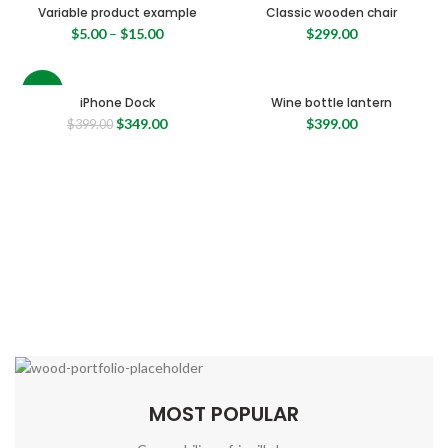
Variable product example
Classic wooden chair
$
5.00
–
$
15.00
$
299.00
-13%
iPhone Dock
Wine bottle lantern
Original
Current
$
349.00
$
399.00
$
399.00
price
price
was:
is:
$399.00.
$349.00.
MOST POPULAR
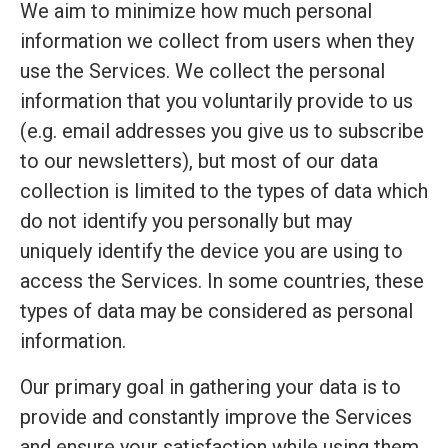
We aim to minimize how much personal
information we collect from users when they
use the Services. We collect the personal
information that you voluntarily provide to us
(e.g. email addresses you give us to subscribe
to our newsletters), but most of our data
collection is limited to the types of data which
do not identify you personally but may
uniquely identify the device you are using to
access the Services. In some countries, these
types of data may be considered as personal
information.
Our primary goal in gathering your data is to
provide and constantly improve the Services
and ensure your satisfaction while using them.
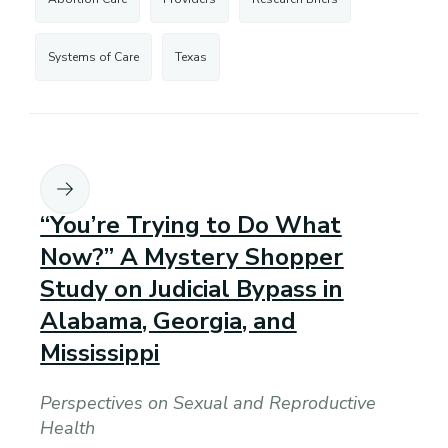
Systems of Care
Texas
“You’re Trying to Do What
Now?” A Mystery Shopper
Study on Judicial Bypass in
Alabama, Georgia, and
Mississippi
Perspectives on Sexual and Reproductive
Health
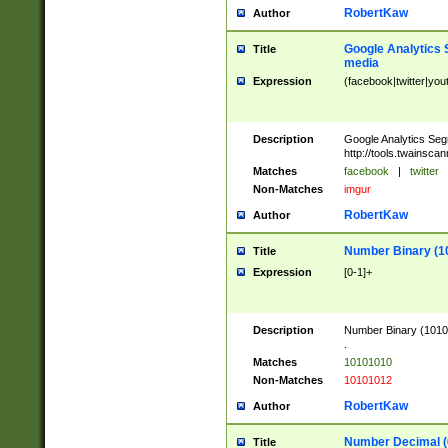
RobertKaw
Author
Google Analytics 
Title
media
Expression
(facebook|twitter|you
Description
Google Analytics Seg
http://tools.twainsca
Matches
facebook
|
twitter
Non-Matches
imgur
RobertKaw
Author
Number Binary (1
Title
Expression
[0-1]+
Description
Number Binary (10101
.
Matches
10101010
Non-Matches
10101012
RobertKaw
Author
Number Decimal (
Title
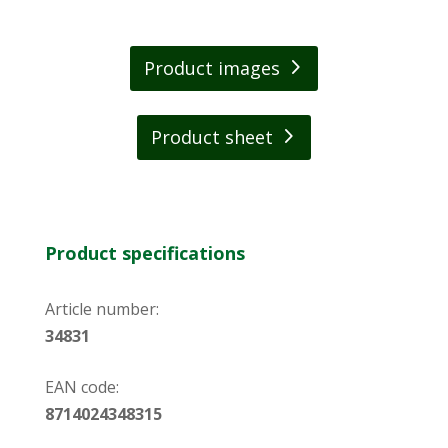
has a fresh and spicy scent of Nepalese mint.
Thanks to its handy travel size, the soap fits in
Product images
every backpack. The highly concentrated
formula means that a few drops are enough
for results.
Product sheet
Product specifications
Article number:
34831
EAN code:
8714024348315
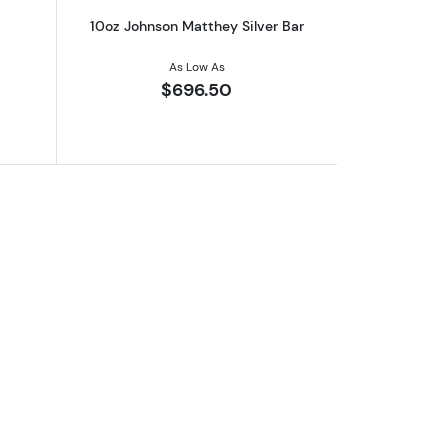
10oz Johnson Matthey Silver Bar
As Low As
$696.50
er Yale Of Beaufort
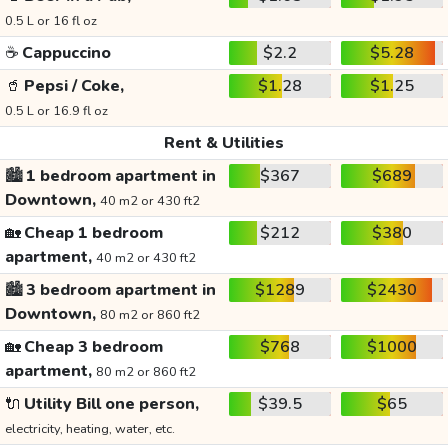
0.5 L or 16 fl oz
☕
Cappuccino
$2.2
$5.28
🥤
Pepsi / Coke,
$1.28
$1.25
0.5 L or 16.9 fl oz
Rent & Utilities
🏙️
1 bedroom apartment in
$367
$689
Downtown,
40 m2 or 430 ft2
🏡
Cheap 1 bedroom
$212
$380
apartment,
40 m2 or 430 ft2
🏙️
3 bedroom apartment in
$1289
$2430
Downtown,
80 m2 or 860 ft2
🏡
Cheap 3 bedroom
$768
$1000
apartment,
80 m2 or 860 ft2
🔌
Utility Bill one person,
$39.5
$65
electricity, heating, water, etc.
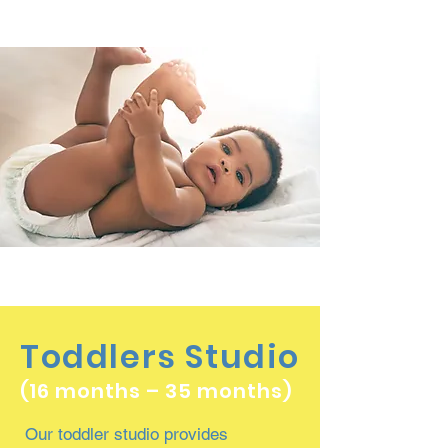
Toddlers Studio
(16 months – 35 months)
Our toddler studio provides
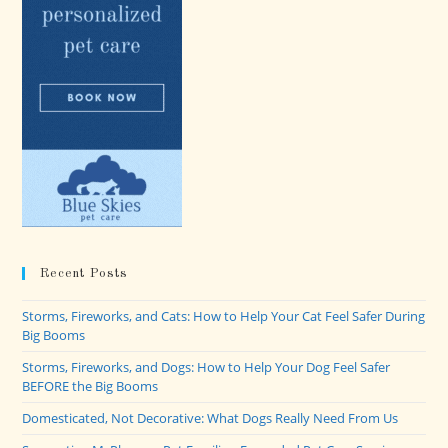
Recent Posts
Storms, Fireworks, and Cats: How to Help Your Cat Feel Safer During
Big Booms
Storms, Fireworks, and Dogs: How to Help Your Dog Feel Safer
BEFORE the Big Booms
Domesticated, Not Decorative: What Dogs Really Need From Us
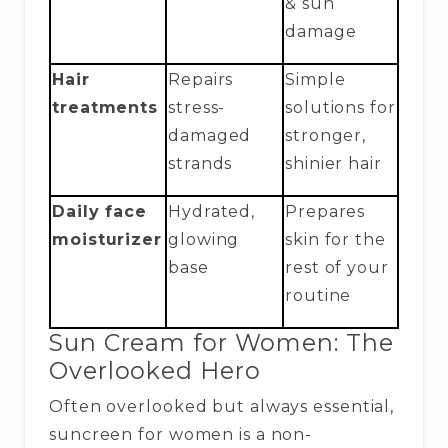
& sun
damage
Hair
Repairs
Simple
treatments
stress-
solutions for
damaged
stronger,
strands
shinier hair
Daily face
Hydrated,
Prepares
moisturizer
glowing
skin for the
base
rest of your
routine
Sun Cream for Women: The
Overlooked Hero
Often overlooked but always essential,
suncreen for women is a non-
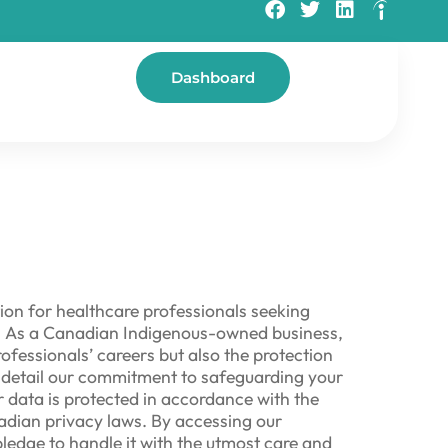
Dashboard
ion for healthcare professionals seeking
or. As a Canadian Indigenous-owned business,
ofessionals’ careers but also the protection
we detail our commitment to safeguarding your
 data is protected in accordance with the
adian privacy laws. By accessing our
pledge to handle it with the utmost care and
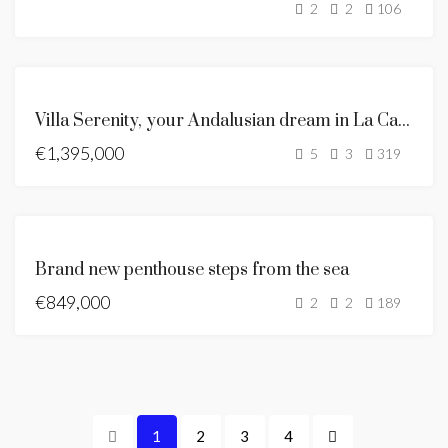
2
2
106
SOLD
ANDALUSIAN
Villa Serenity, your Andalusian dream in La Capellania
STYLE VILLA
€1,395,000
FOR SALE
5
3
319
NEW LISTING
BRAND
Brand new penthouse steps from the sea
NEW
€849,000
FOR
2
2
189
SALE
HOT
OFFER
1
2
3
4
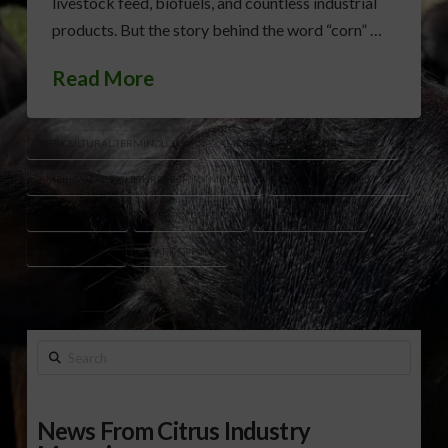
livestock feed, biofuels, and countless industrial
products. But the story behind the word “corn” …
Read More
AGRICULTURAL TERMINOLOGY
AMERICAN AGRICULTURE HISTORY
AMERICAN AGRICULTURE HISTORY MINUTE
CORN NAMING HISTORY
CORN VS MAIZE
HISTORY OF CORN
HISTORY OF MAIZE
MAIZE ORIGINS
MARK OPPOLD
Search
News From Citrus Industry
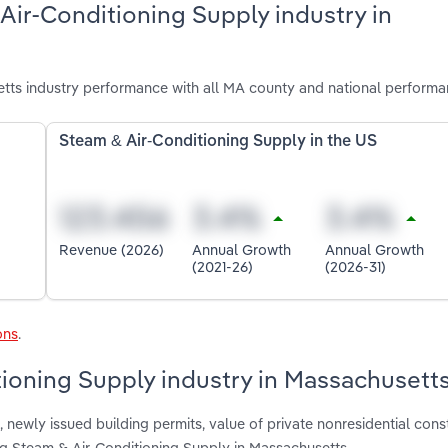
Air-Conditioning Supply industry in
tts industry performance with all MA county and national performa
Steam & Air-Conditioning Supply in the US
Revenue (2026)
Annual Growth
Annual Growth
(2021-26)
(2026-31)
ons
.
tioning Supply industry in Massachusett
 newly issued building permits, value of private nonresidential cons
ting Steam & Air-Conditioning Supply in Massachusetts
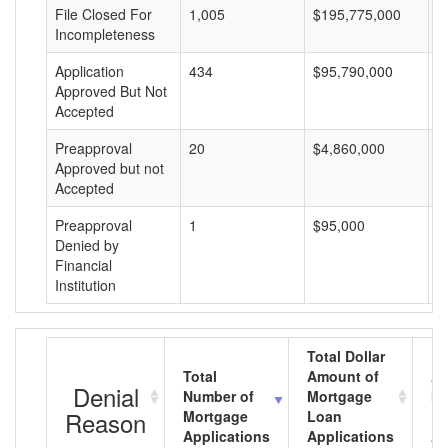
File Closed For
1,005
$195,775,000
$
Incompleteness
Application
434
$95,790,000
$
Approved But Not
Accepted
Preapproval
20
$4,860,000
$
Approved but not
Accepted
Preapproval
1
$95,000
$
Denied by
Financial
Institution
Total Dollar
Total
Amount of
Av
Denial
Number of
Mortgage
Mo
Reason
Mortgage
Loan
L
Applications
Applications
A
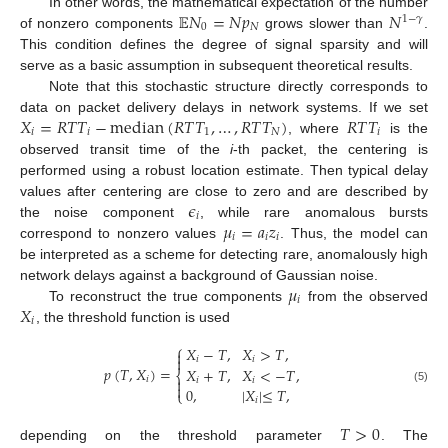
𝔼
𝑁
=
𝑁
𝑝
𝑁
In other words, the mathematical expectation of the number
1
−
𝛾
0
𝑁
of nonzero components
grows slower than
.
This condition defines the degree of signal sparsity and will
serve as a basic assumption in subsequent theoretical results.
Note that this stochastic structure directly corresponds to
𝑋
=
𝑅
𝑇
𝑇
−
median
(
𝑅
𝑇
𝑇
,
…
,
𝑅
𝑇
𝑇
)
𝑅
𝑇
𝑇
data on packet delivery delays in network systems. If we set
𝑖
𝑖
1
𝑁
𝑖
, where
is the
observed transit time of the
i
-th packet, the centering is
performed using a robust location estimate. Then typical delay
𝜖
values after centering are close to zero and are described by
𝑖
𝜇
=
𝑎
𝑧
the noise component
, while rare anomalous bursts
𝑖
𝑖
𝑖
correspond to nonzero values
. Thus, the model can
be interpreted as a scheme for detecting rare, anomalously high
𝜇
network delays against a background of Gaussian noise.
𝑖
𝑋
To reconstruct the true components
from the observed
𝑖
, the threshold function is used
⎧
𝑋
−
𝑇
,
𝑋
>
𝑇
,


𝑖
𝑖
𝑝
(
𝑇
,
𝑋
)
=
𝑋
+
𝑇
,
𝑋
<
−
𝑇
,
⎨
𝑖

𝑖
𝑖

0
,
|
𝑋
|
≤
𝑇
,
(5)
⎩
𝑖
𝑇
>
0
depending on the threshold parameter
. The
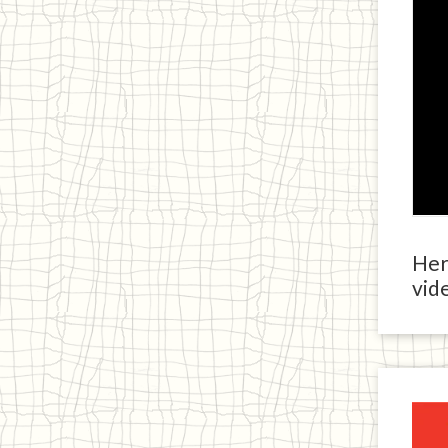
Here
vide
Ja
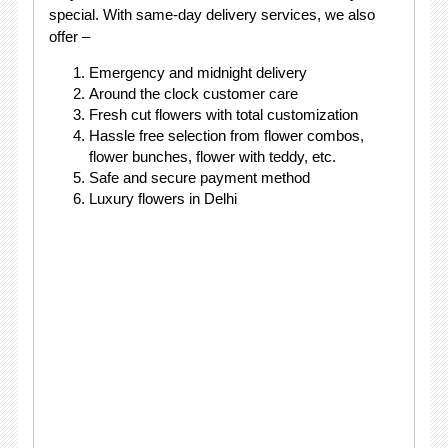
special. With same-day delivery services, we also
offer –
Emergency and midnight delivery
Around the clock customer care
Fresh cut flowers with total customization
Hassle free selection from flower combos,
flower bunches, flower with teddy, etc.
Safe and secure payment method
Luxury flowers in Delhi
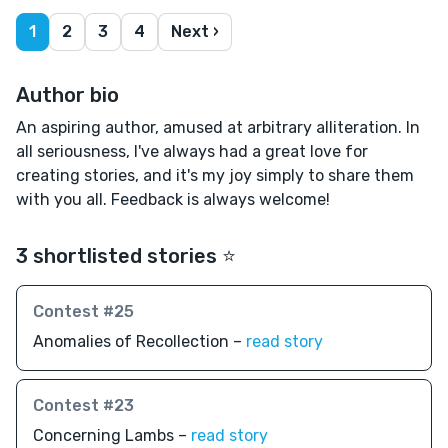
1
2
3
4
Next ›
Author bio
An aspiring author, amused at arbitrary alliteration. In
all seriousness, I've always had a great love for
creating stories, and it's my joy simply to share them
with you all. Feedback is always welcome!
3 shortlisted stories ⭐️
Contest #25
Anomalies of Recollection –
read story
Contest #23
Concerning Lambs –
read story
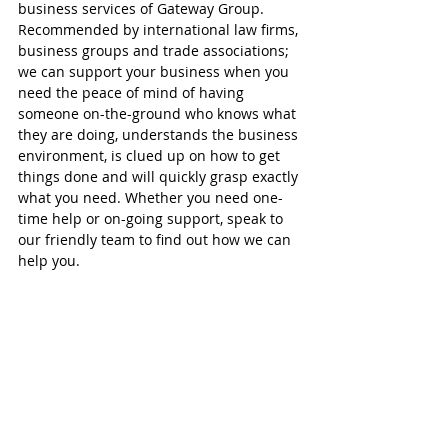
business services of Gateway Group. 
Recommended by international law firms, 
business groups and trade associations; 
we can support your business when you 
need the peace of mind of having 
someone on-the-ground who knows what 
they are doing, understands the business 
environment, is clued up on how to get 
things done and will quickly grasp exactly 
what you need. Whether you need one-
time help or on-going support, speak to 
our friendly team to find out how we can 
help you.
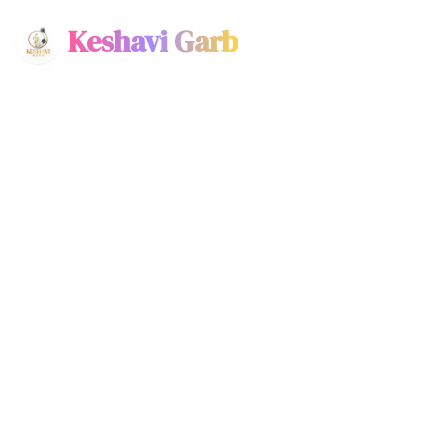
Keshavi Garb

▸ WHAT YOU HAVE TO DO
Your reply should hold every line of the material, unaltered, and not one picture.

▸ WRITTEN SOLUTION
Variable product example
Classic wooden chair
$
5.00
–
$
15.00
$
299.00
-13%
iPhone Dock
Wine bottle lantern
Original
Current
$
349.00
$
399.00
$
399.00
price
price
was:
is:
$399.00.
$349.00.
MOST POPULAR
We aim to minimize how much personal
information we collect from users when they
use the Services. We collect the personal
information that you voluntarily provide to us
(e.g. email addresses you give us to subscribe
to our newsletters), but most of our data
collection is limited to the types of data which
do not identify you personally but may
uniquely identify the device you are using to
access the Services. In some countries, these
types of data may be considered as personal
information.
Our primary goal in gathering your data is to
provide and constantly improve the Services
and ensure your satisfaction while using them.
Systems of Care
Texas
“You’re Trying to Do What
Now?” A Mystery Shopper
Study on Judicial Bypass in
Alabama, Georgia, and
Mississippi
Perspectives on Sexual and Reproductive
Health
RobertKaw
Author
Google Analytics 
Title
media
Expression
(facebook|twitter|you
Description
Google Analytics Seg
http://tools.twainsca
Matches
facebook
|
twitter
Non-Matches
imgur
RobertKaw
Author
Number Binary (1
Title
Expression
[0-1]+
Description
Number Binary (10101
.
Matches
10101010
Non-Matches
10101012
RobertKaw
Author
Number Decimal (
Title
has a fresh and spicy scent of Nepalese mint.
Thanks to its handy travel size, the soap fits in
Product images
every backpack. The highly concentrated
formula means that a few drops are enough
for results.
Product sheet
Product specifications
Article number:
34831
EAN code:
8714024348315
10oz Johnson Matthey Silver Bar
As Low As
$696.50
er Yale Of Beaufort
0.5 L or 16 fl oz
☕
Cappuccino
$2.2
$5.28
🥤
Pepsi / Coke,
$1.28
$1.25
0.5 L or 16.9 fl oz
Rent & Utilities
🏙️
1 bedroom apartment in
$367
$689
Downtown,
40 m2 or 430 ft2
🏡
Cheap 1 bedroom
$212
$380
apartment,
40 m2 or 430 ft2
🏙️
3 bedroom apartment in
$1289
$2430
Downtown,
80 m2 or 860 ft2
🏡
Cheap 3 bedroom
$768
$1000
apartment,
80 m2 or 860 ft2
🔌
Utility Bill one person,
$39.5
$65
electricity, heating, water, etc.
Toddlers Studio
(16 months – 35 months)
Our toddler studio provides
Recent Posts
Storms, Fireworks, and Cats: How to Help Your Cat Feel Safer During
Big Booms
Storms, Fireworks, and Dogs: How to Help Your Dog Feel Safer
BEFORE the Big Booms
Domesticated, Not Decorative: What Dogs Really Need From Us
& sun
damage
Hair
Repairs
Simple
treatments
stress-
solutions for
damaged
stronger,
strands
shinier hair
Daily face
Hydrated,
Prepares
moisturizer
glowing
skin for the
base
rest of your
routine
Sun Cream for Women: The
Overlooked Hero
Often overlooked but always essential,
suncreen for women is a non-
Dashboard
ion for healthcare professionals seeking
or. As a Canadian Indigenous-owned business,
ofessionals’ careers but also the protection
we detail our commitment to safeguarding your
 data is protected in accordance with the
adian privacy laws. By accessing our
pledge to handle it with the utmost care and
2
2
106
SOLD
ANDALUSIAN
Villa Serenity, your Andalusian dream in La Capellania
STYLE VILLA
€1,395,000
FOR SALE
5
3
319
NEW LISTING
BRAND
Brand new penthouse steps from the sea
NEW
€849,000
FOR
2
2
189
SALE
HOT
OFFER
1
2
3
4
livestock feed, biofuels, and countless industrial
products. But the story behind the word “corn” …
Read More
AGRICULTURAL TERMINOLOGY
AMERICAN AGRICULTURE HISTORY
AMERICAN AGRICULTURE HISTORY MINUTE
CORN NAMING HISTORY
CORN VS MAIZE
HISTORY OF CORN
HISTORY OF MAIZE
MAIZE ORIGINS
MARK OPPOLD
Search
News From Citrus Industry
Air-Conditioning Supply industry in
tts industry performance with all MA county and national performa
Steam & Air-Conditioning Supply in the US
Revenue (2026)
Annual Growth
Annual Growth
(2021-26)
(2026-31)
ons
.
tioning Supply industry in Massachusett
 newly issued building permits, value of private nonresidential cons
ting Steam & Air-Conditioning Supply in Massachusetts
File Closed For
1,005
$195,775,000
$
Incompleteness
Application
434
$95,790,000
$
Approved But Not
Accepted
Preapproval
20
$4,860,000
$
Approved but not
Accepted
Preapproval
1
$95,000
$
Denied by
Financial
Institution
Total Dollar
Total
Amount of
Av
Denial
Number of
Mortgage
Mo
Reason
Mortgage
Loan
L
Applications
Applications
A
𝔼
𝑁
=
𝑁
𝑝
𝑁
In other words, the mathematical expectation of the number
1
−
𝛾
0
𝑁
of nonzero components
grows slower than
.
This condition defines the degree of signal sparsity and will
serve as a basic assumption in subsequent theoretical results.
Note that this stochastic structure directly corresponds to
𝑋
=
𝑅
𝑇
𝑇
−
median
(
𝑅
𝑇
𝑇
,
…
,
𝑅
𝑇
𝑇
)
𝑅
𝑇
𝑇
data on packet delivery delays in network systems. If we set
𝑖
𝑖
1
𝑁
𝑖
, where
is the
observed transit time of the
i
-th packet, the centering is
performed using a robust location estimate. Then typical delay
𝜖
values after centering are close to zero and are described by
𝑖
𝜇
=
𝑎
𝑧
the noise component
, while rare anomalous bursts
𝑖
𝑖
𝑖
correspond to nonzero values
. Thus, the model can
be interpreted as a scheme for detecting rare, anomalously high
𝜇
network delays against a background of Gaussian noise.
𝑖
𝑋
To reconstruct the true components
from the observed
𝑖
, the threshold function is used
⎧
𝑋
−
𝑇
,
𝑋
>
𝑇
,


𝑖
𝑖
𝑝
(
𝑇
,
𝑋
)
=
𝑋
+
𝑇
,
𝑋
<
−
𝑇
,
⎨
𝑖

𝑖
𝑖

0
,
|
𝑋
|
≤
𝑇
,
(5)
⎩
𝑖
𝑇
>
0
depending on the threshold parameter
. The
Here
vide
Ja
special. With same-day delivery services, we also
offer –
Emergency and midnight delivery
Around the clock customer care
Fresh cut flowers with total customization
Hassle free selection from flower combos,
flower bunches, flower with teddy, etc.
Safe and secure payment method
Luxury flowers in Delhi
1
2
3
4
Next ›
Author bio
An aspiring author, amused at arbitrary alliteration. In
all seriousness, I've always had a great love for
creating stories, and it's my joy simply to share them
with you all. Feedback is always welcome!
3 shortlisted stories ⭐️
Contest #25
Anomalies of Recollection –
read story
Contest #23
Concerning Lambs –
read story
business services of Gateway Group. 
Recommended by international law firms, 
business groups and trade associations; 
we can support your business when you 
need the peace of mind of having 
someone on-the-ground who knows what 
they are doing, understands the business 
environment, is clued up on how to get 
things done and will quickly grasp exactly 
what you need. Whether you need one-
time help or on-going support, speak to 
our friendly team to find out how we can 
help you.
Keshavi Garb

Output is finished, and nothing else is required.